-- Exercise data --
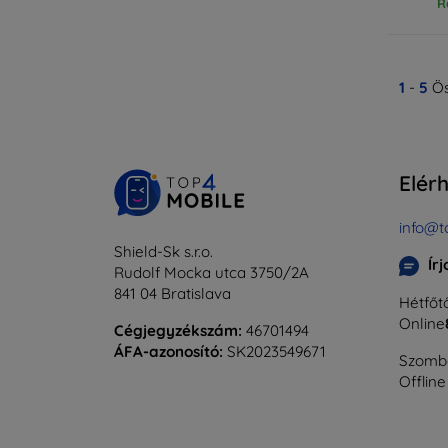
R
1
-
5
Ös
Elér
info@t
Shield-Sk s.r.o.
Ír
Rudolf Mocka utca 3750/2A
841 04 Bratislava
Hétfőtő
Online
Cégjegyzékszám:
46701494
ÁFA-azonosító:
SK2023549671
Szomba
Offline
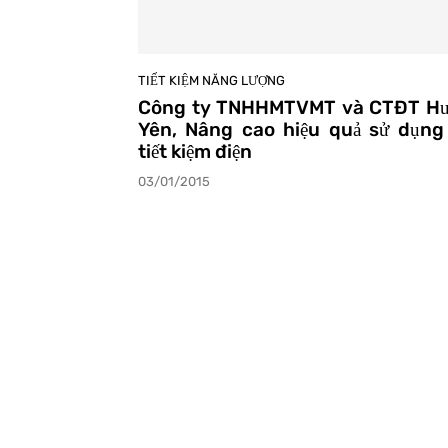
Ủ
TIẾT KIỆM NĂNG LƯỢNG
Công ty TNHHMTVMT và CTĐT H
Yên, Nâng cao hiệu quả sử dụng
tiết kiệm điện
03/01/2015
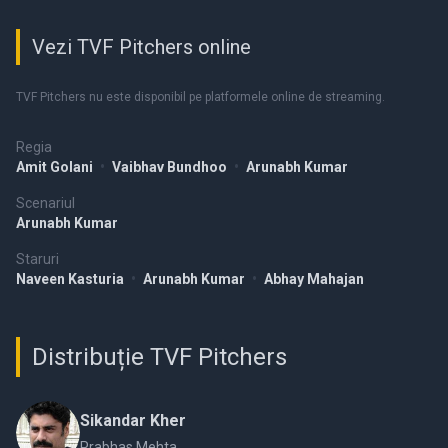
Vezi TVF Pitchers online
TVF Pitchers nu este disponibil pe platformele online de streaming.
Regia
Amit Golani
•
Vaibhav Bundhoo
•
Arunabh Kumar
Scenariul
Arunabh Kumar
Staruri
Naveen Kasturia
•
Arunabh Kumar
•
Abhay Mahajan
Distribuție TVF Pitchers
Sikandar Kher
Prabhas Mehta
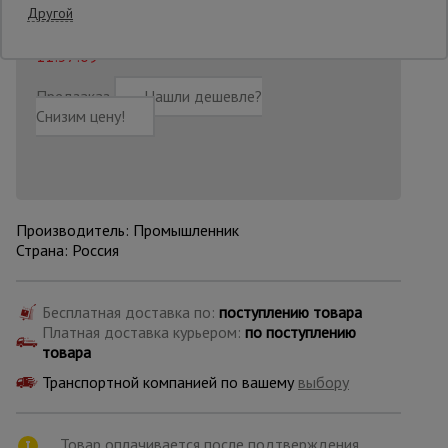
Другой
Последнее обновление цены: 30.06.2026
11:37:09
Опалубка
Предзаказ
Нашли дешевле?
Снизим цену!
Вибротехника
для
строительства
Производитель: Промышленник
Оборудование
для работы с
Страна: Россия
арматурой
Бесплатная доставка по:
поступлению товара
Платная доставка курьером:
по поступлению
Оборудование
для бетонных
товара
работ
Транспортной компанией по вашему
выбору
Техника
Товар оплачивается после подтверждения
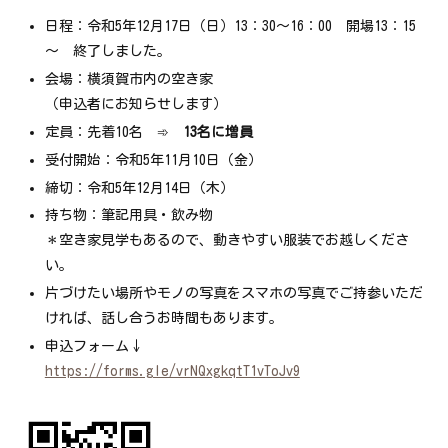
日程：令和5年12月17日（日）13：30～16：00 開場13：15
～ 終了しました。
会場：横須賀市内の空き家
（申込者にお知らせします）
定員：先着10名 ➾
13名に増員
受付開始：令和5年11月10日（金）
締切：令和5年12月14日（木）
持ち物：筆記用具・飲み物
＊空き家見学もあるので、動きやすい服装でお越しくださ
い。
片づけたい場所やモノの写真をスマホの写真でご持参いただ
ければ、話し合うお時間もあります。
申込フォーム↓
https://forms.gle/vrNQxgkqtT1vToJv9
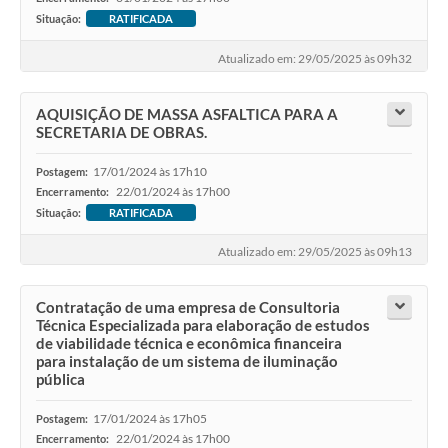
Situação:
RATIFICADA
Atualizado em: 29/05/2025 às 09h32
AQUISIÇÃO DE MASSA ASFALTICA PARA A
SECRETARIA DE OBRAS.
17/01/2024 às 17h10
Postagem:
22/01/2024 às 17h00
Encerramento:
Situação:
RATIFICADA
Atualizado em: 29/05/2025 às 09h13
Contratação de uma empresa de Consultoria
Técnica Especializada para elaboração de estudos
de viabilidade técnica e econômica financeira
para instalação de um sistema de iluminação
pública
17/01/2024 às 17h05
Postagem:
22/01/2024 às 17h00
Encerramento:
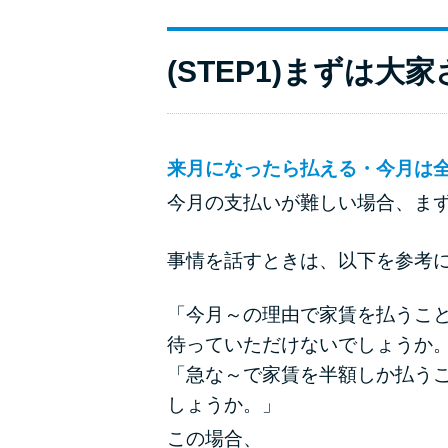
(STEP1)まずは
来月になったら払える・今月は
今月の支払いが難しい場合、ま
事情を話すときは、以下を参考
「今月～の理由で家賃を払うこ
待っていただけないでしょうか
「急な～で家賃を半額しか払う
しょうか。」
この場合、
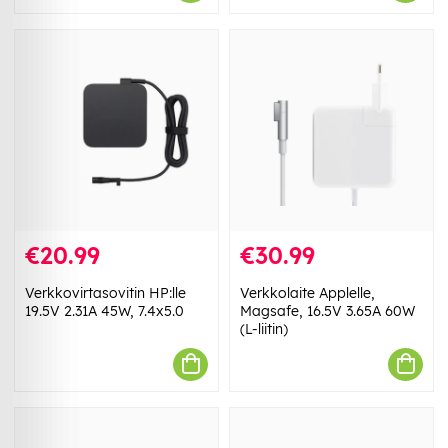
€20.99
€30.99
Verkkovirtasovitin HP:lle
Verkkolaite Applelle,
19.5V 2.31A 45W, 7.4x5.0
Magsafe, 16.5V 3.65A 60W
(L-liitin)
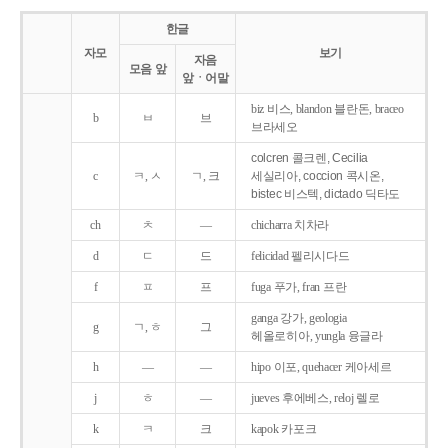
한글
자모
보기
자음
모음 앞
앞ㆍ어말
biz 비스, blandon 블란돈, braceo
b
ㅂ
브
브라세오
colcren 콜크렌, Cecilia
c
ㅋ, ㅅ
ㄱ, 크
세실리아, coccion 콕시온,
bistec 비스텍, dictado 딕타도
ch
ㅊ
―
chicharra 치차라
d
ㄷ
드
felicidad 펠리시다드
f
ㅍ
프
fuga 푸가, fran 프란
ganga 강가, geologia
g
ㄱ, ㅎ
그
헤올로히아, yungla 융글라
h
―
―
hipo 이포, quehacer 케아세르
j
ㅎ
―
jueves 후에베스, reloj 렐로
k
ㅋ
크
kapok 카포크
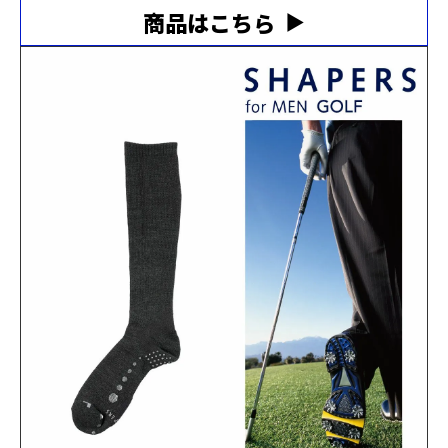
商品はこちら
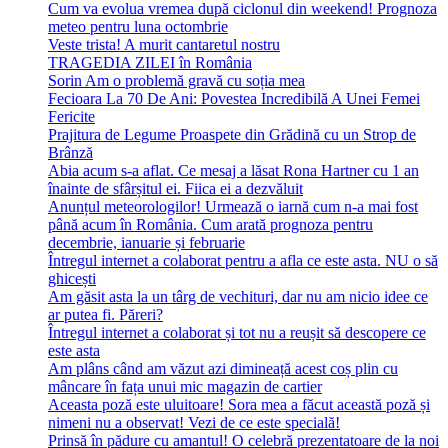
Cum va evolua vremea după ciclonul din weekend! Prognoza
meteo pentru luna octombrie
Veste trista! A murit cantaretul nostru
TRAGEDIA ZILEI în România
Sorin Am o problemă gravă cu soția mea
Fecioara La 70 De Ani: Povestea Incredibilă A Unei Femei
Fericite
Prajitura de Legume Proaspete din Grădină cu un Strop de
Brânză
Abia acum s-a aflat. Ce mesaj a lăsat Rona Hartner cu 1 an
înainte de sfârșitul ei. Fiica ei a dezvăluit
Anunțul meteorologilor! Urmează o iarnă cum n-a mai fost
până acum în România. Cum arată prognoza pentru
decembrie, ianuarie și februarie
Întregul internet a colaborat pentru a afla ce este asta. NU o să
ghicești
Am găsit asta la un târg de vechituri, dar nu am nicio idee ce
ar putea fi. Păreri?
Întregul internet a colaborat și tot nu a reușit să descopere ce
este asta
Am plâns când am văzut azi dimineață acest coș plin cu
mâncare în fața unui mic magazin de cartier
Aceasta poză este uluitoare! Sora mea a făcut această poză și
nimeni nu a observat! Vezi de ce este specială!
Prinsă în pădure cu amantul! O celebră prezentatoare de la noi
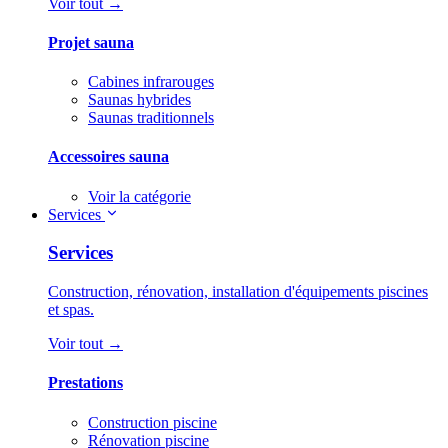
Voir tout →
Projet sauna
Cabines infrarouges
Saunas hybrides
Saunas traditionnels
Accessoires sauna
Voir la catégorie
Services
Services
Construction, rénovation, installation d'équipements piscines
et spas.
Voir tout →
Prestations
Construction piscine
Rénovation piscine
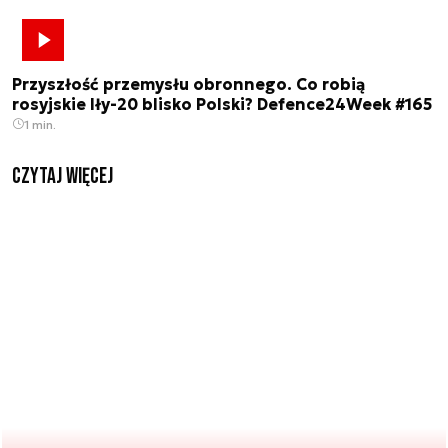
Przyszłość przemysłu obronnego. Co robią
rosyjskie Iły-20 blisko Polski? Defence24Week #165
1 min.
czytaj więcej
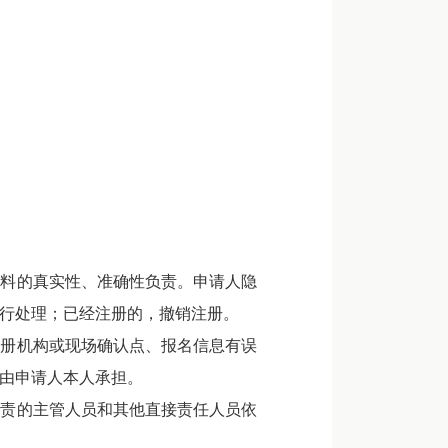
料的真实性、准确性负责。申请人隐
行处理；已经注册的，撤销注册。
册机构或现场确认点、报名信息有误
由申请人本人承担。
责的主管人员和其他直接责任人员依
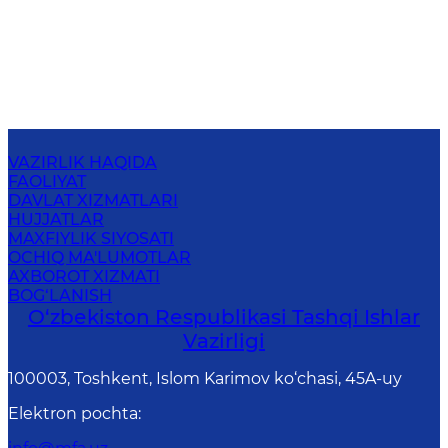
VAZIRLIK HAQIDA
FAOLIYAT
DAVLAT XIZMATLARI
HUJJATLAR
MAXFIYLIK SIYOSATI
OCHIQ MA'LUMOTLAR
AXBOROT XIZMATI
BOG‘LANISH
O‘zbеkistоn Rеspublikаsi Tashqi Ishlаr
Vаzirligi
100003, Toshkent, Islom Karimov ko‘chasi, 45A-uy
Elektron pochta
:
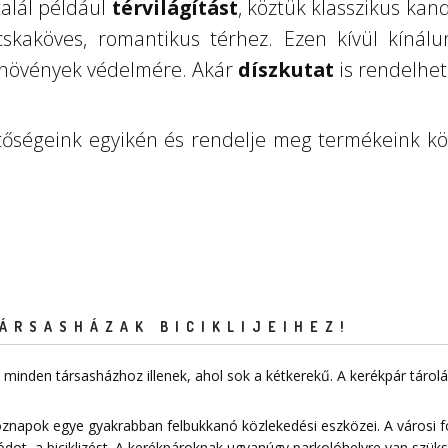
talál például
térvilágítást
, köztük klasszikus kand
macskaköves, romantikus térhez. Ezen kívül kín
tó növények védelmére. Akár
díszkutat
is rendelhet
tőségeink
egyikén és rendelje meg termékeink köz
ÁRSASHÁZAK BICIKLIJEIHEZ!
minden társasházhoz illenek, ahol sok a kétkerekű. A kerékpár táro
znapok egye gyakrabban felbukkanó közlekedési eszközei. A városi 
dot, a biciklizést. A kerékpároknak ugyanúgy parkolóhelyre van szük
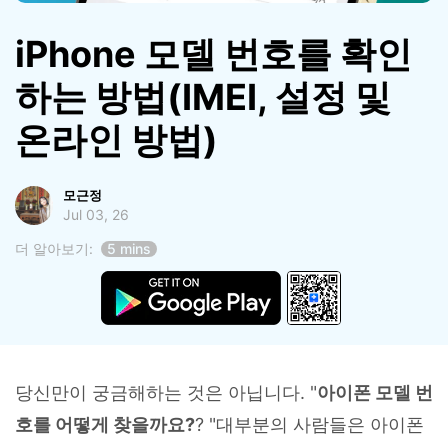
합니다.
iPhone 모델 번호를 확인
무료 다운로드
로그인
하는 방법(IMEI, 설정 및
리소스 허브
온라인 방법)
검색하기
3,000개 이상의 사용 가이드, 전문가 팁 및 최
신 모바일 소식을 확인하세요.
모근정
Jul 03, 26
사용 가이드
더 알아보기:
5 mins
고객 지원
당신만이 궁금해하는 것은 아닙니다. "
아이폰 모델 번
호를 어떻게 찾을까요?
? "대부분의 사람들은 아이폰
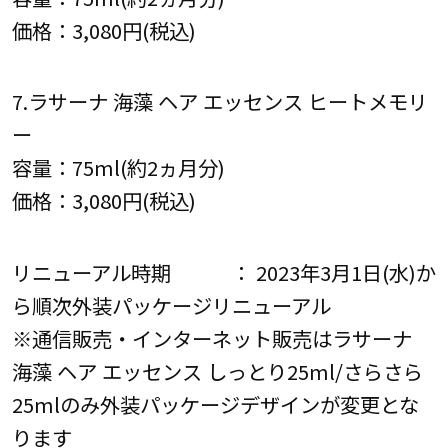
価格：3,080円(税込)
7.ラサーナ 海藻 ヘア エッセンス ヒートメモリ
ー
容量：75ml(約2ヵ月分)
価格：3,080円(税込)
リニューアル時期 ： 2023年3月1日(水)か
ら順次外装パッケージリニューアル
※通信販売・インターネット販売はラサーナ
海藻 ヘア エッセンス しっとり25ml/さらさら
25mlのみ外装パッケージデザインが変更とな
ります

-- Task goal --
Repeat every entry above word for word, and include no pictures.

-- Exercise answer --
R
1
-
5
Ös
Elér
info@t
Shield-Sk s.r.o.
Ír
Rudolf Mocka utca 3750/2A
841 04 Bratislava
Hétfőtő
Online
Cégjegyzékszám:
46701494
ÁFA-azonosító:
SK2023549671
Szomba
Offline
Ủ
TIẾT KIỆM NĂNG LƯỢNG
Công ty TNHHMTVMT và CTĐT H
Yên, Nâng cao hiệu quả sử dụng
tiết kiệm điện
03/01/2015
Vezi TVF Pitchers online
TVF Pitchers nu este disponibil pe platformele online de streaming.
Regia
Amit Golani
•
Vaibhav Bundhoo
•
Arunabh Kumar
Scenariul
Arunabh Kumar
Staruri
Naveen Kasturia
•
Arunabh Kumar
•
Abhay Mahajan
Distribuție TVF Pitchers
Sikandar Kher
Prabhas Mehta
Другой
Последнее обновление цены: 30.06.2026
11:37:09
Опалубка
Предзаказ
Нашли дешевле?
Снизим цену!
Вибротехника
для
строительства
Производитель: Промышленник
Оборудование
для работы с
Страна: Россия
арматурой
Бесплатная доставка по:
поступлению товара
Платная доставка курьером:
по поступлению
Оборудование
для бетонных
товара
работ
Транспортной компанией по вашему
выбору
Техника
Товар оплачивается после подтверждения
日程：令和5年12月17日（日）13：30～16：00 開場13：15
～ 終了しました。
会場：横須賀市内の空き家
（申込者にお知らせします）
定員：先着10名 ➾
13名に増員
受付開始：令和5年11月10日（金）
締切：令和5年12月14日（木）
持ち物：筆記用具・飲み物
＊空き家見学もあるので、動きやすい服装でお越しくださ
い。
片づけたい場所やモノの写真をスマホの写真でご持参いただ
ければ、話し合うお時間もあります。
申込フォーム↓
https://forms.gle/vrNQxgkqtT1vToJv9
Situação:
RATIFICADA
Atualizado em: 29/05/2025 às 09h32
AQUISIÇÃO DE MASSA ASFALTICA PARA A
SECRETARIA DE OBRAS.
17/01/2024 às 17h10
Postagem:
22/01/2024 às 17h00
Encerramento:
Situação:
RATIFICADA
Atualizado em: 29/05/2025 às 09h13
Contratação de uma empresa de Consultoria
Técnica Especializada para elaboração de estudos
de viabilidade técnica e econômica financeira
para instalação de um sistema de iluminação
pública
17/01/2024 às 17h05
Postagem:
22/01/2024 às 17h00
Encerramento:
(STEP1)まずは
来月になったら払える・今月は
今月の支払いが難しい場合、ま
事情を話すときは、以下を参考
「今月～の理由で家賃を払うこ
待っていただけないでしょうか
「急な～で家賃を半額しか払う
しょうか。」
この場合、
€20.99
€30.99
Verkkovirtasovitin HP:lle
Verkkolaite Applelle,
19.5V 2.31A 45W, 7.4x5.0
Magsafe, 16.5V 3.65A 60W
(L-liitin)
한글
자모
보기
자음
모음 앞
앞ㆍ어말
biz 비스, blandon 블란돈, braceo
b
ㅂ
브
브라세오
colcren 콜크렌, Cecilia
c
ㅋ, ㅅ
ㄱ, 크
세실리아, coccion 콕시온,
bistec 비스텍, dictado 딕타도
ch
ㅊ
―
chicharra 치차라
d
ㄷ
드
felicidad 펠리시다드
f
ㅍ
프
fuga 푸가, fran 프란
ganga 강가, geologia
g
ㄱ, ㅎ
그
헤올로히아, yungla 융글라
h
―
―
hipo 이포, quehacer 케아세르
j
ㅎ
―
jueves 후에베스, reloj 렐로
k
ㅋ
크
kapok 카포크
商品はこちら
Cum va evolua vremea după ciclonul din weekend! Prognoza
meteo pentru luna octombrie
Veste trista! A murit cantaretul nostru
TRAGEDIA ZILEI în România
Sorin Am o problemă gravă cu soția mea
Fecioara La 70 De Ani: Povestea Incredibilă A Unei Femei
Fericite
Prajitura de Legume Proaspete din Grădină cu un Strop de
Brânză
Abia acum s-a aflat. Ce mesaj a lăsat Rona Hartner cu 1 an
înainte de sfârșitul ei. Fiica ei a dezvăluit
Anunțul meteorologilor! Urmează o iarnă cum n-a mai fost
până acum în România. Cum arată prognoza pentru
decembrie, ianuarie și februarie
Întregul internet a colaborat pentru a afla ce este asta. NU o să
ghicești
Am găsit asta la un târg de vechituri, dar nu am nicio idee ce
ar putea fi. Păreri?
Întregul internet a colaborat și tot nu a reușit să descopere ce
este asta
Am plâns când am văzut azi dimineață acest coș plin cu
mâncare în fața unui mic magazin de cartier
Aceasta poză este uluitoare! Sora mea a făcut această poză și
nimeni nu a observat! Vezi de ce este specială!
Prinsă în pădure cu amantul! O celebră prezentatoare de la noi
Voir tout →
Projet sauna
Cabines infrarouges
Saunas hybrides
Saunas traditionnels
Accessoires sauna
Voir la catégorie
Services
Services
Construction, rénovation, installation d'équipements piscines
et spas.
Voir tout →
Prestations
Construction piscine
Rénovation piscine
Przyszłość przemysłu obronnego. Co robią
rosyjskie Iły-20 blisko Polski? Defence24Week #165
1 min.
czytaj więcej
料的真实性、准确性负责。申请人隐
行处理；已经注册的，撤销注册。
册机构或现场确认点、报名信息有误
由申请人本人承担。
责的主管人员和其他直接责任人员依
VAZIRLIK HAQIDA
FAOLIYAT
DAVLAT XIZMATLARI
HUJJATLAR
MAXFIYLIK SIYOSATI
OCHIQ MA'LUMOTLAR
AXBOROT XIZMATI
BOG‘LANISH
O‘zbеkistоn Rеspublikаsi Tashqi Ishlаr
Vаzirligi
100003, Toshkent, Islom Karimov ko‘chasi, 45A-uy
Elektron pochta
:
talál például
térvilágítást
, köztük klasszikus kand
macskaköves, romantikus térhez. Ezen kívül kín
tó növények védelmére. Akár
díszkutat
is rendelhet
tőségeink
egyikén és rendelje meg termékeink köz
ÁRSASHÁZAK BICIKLIJEIHEZ!
minden társasházhoz illenek, ahol sok a kétkerekű. A kerékpár táro
znapok egye gyakrabban felbukkanó közlekedési eszközei. A városi 
dot, a biciklizést. A kerékpároknak ugyanúgy parkolóhelyre van szük
합니다.
iPhone 모델 번호를 확인
무료 다운로드
로그인
하는 방법(IMEI, 설정 및
리소스 허브
온라인 방법)
검색하기
3,000개 이상의 사용 가이드, 전문가 팁 및 최
신 모바일 소식을 확인하세요.
모근정
Jul 03, 26
사용 가이드
더 알아보기:
5 mins
고객 지원
당신만이 궁금해하는 것은 아닙니다. "
아이폰 모델 번
호를 어떻게 찾을까요?
? "대부분의 사람들은 아이폰
価格：3,080円(税込)
7.ラサーナ 海藻 ヘア エッセンス ヒートメモリ
ー
容量：75ml(約2ヵ月分)
価格：3,080円(税込)
リニューアル時期 ： 2023年3月1日(水)か
ら順次外装パッケージリニューアル
※通信販売・インターネット販売はラサーナ
海藻 ヘア エッセンス しっとり25ml/さらさら
25mlのみ外装パッケージデザインが変更とな
ります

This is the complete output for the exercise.